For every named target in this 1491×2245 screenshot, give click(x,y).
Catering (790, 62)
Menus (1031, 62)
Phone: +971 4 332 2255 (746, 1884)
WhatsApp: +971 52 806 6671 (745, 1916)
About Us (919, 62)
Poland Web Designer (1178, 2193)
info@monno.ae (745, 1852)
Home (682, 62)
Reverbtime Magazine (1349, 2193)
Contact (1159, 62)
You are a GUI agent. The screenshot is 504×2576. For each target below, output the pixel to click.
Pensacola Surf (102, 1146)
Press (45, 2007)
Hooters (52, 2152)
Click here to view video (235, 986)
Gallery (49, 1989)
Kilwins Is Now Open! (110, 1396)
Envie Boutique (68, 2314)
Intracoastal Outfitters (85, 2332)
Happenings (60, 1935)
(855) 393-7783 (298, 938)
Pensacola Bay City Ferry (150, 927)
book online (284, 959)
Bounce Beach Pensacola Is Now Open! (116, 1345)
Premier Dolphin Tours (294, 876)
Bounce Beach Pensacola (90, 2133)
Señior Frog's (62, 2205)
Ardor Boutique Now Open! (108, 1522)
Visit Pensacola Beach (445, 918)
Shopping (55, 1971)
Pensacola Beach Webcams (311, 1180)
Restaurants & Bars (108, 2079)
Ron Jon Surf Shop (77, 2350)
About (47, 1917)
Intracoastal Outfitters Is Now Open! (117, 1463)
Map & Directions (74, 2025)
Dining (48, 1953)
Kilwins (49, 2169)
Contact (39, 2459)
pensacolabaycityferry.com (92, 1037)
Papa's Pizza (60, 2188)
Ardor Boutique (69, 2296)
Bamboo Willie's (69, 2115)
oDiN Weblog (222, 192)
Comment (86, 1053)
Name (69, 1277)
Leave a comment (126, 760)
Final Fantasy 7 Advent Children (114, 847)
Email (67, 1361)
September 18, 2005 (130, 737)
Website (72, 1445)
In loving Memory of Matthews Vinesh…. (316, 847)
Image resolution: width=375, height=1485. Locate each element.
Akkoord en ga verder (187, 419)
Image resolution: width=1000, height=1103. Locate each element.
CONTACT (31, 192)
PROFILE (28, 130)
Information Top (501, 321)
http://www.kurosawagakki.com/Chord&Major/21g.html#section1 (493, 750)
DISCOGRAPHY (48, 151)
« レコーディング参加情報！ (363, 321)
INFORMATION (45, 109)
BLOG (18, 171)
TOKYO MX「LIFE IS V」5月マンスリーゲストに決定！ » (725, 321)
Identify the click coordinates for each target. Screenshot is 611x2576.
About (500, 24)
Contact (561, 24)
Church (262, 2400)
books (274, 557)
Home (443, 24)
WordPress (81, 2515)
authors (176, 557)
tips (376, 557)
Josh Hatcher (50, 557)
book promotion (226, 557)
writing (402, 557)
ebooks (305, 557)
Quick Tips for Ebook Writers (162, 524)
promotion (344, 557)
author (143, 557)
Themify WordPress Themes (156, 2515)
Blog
——————————
EXERCISE REQUIREMENTS - All lines in the data that contain the word "height" should be copied.

ANSWER SECTION -
Image resolution: width=375, height=1485. Locate each element.
Image resolution: width=1000, height=1103. Locate each element.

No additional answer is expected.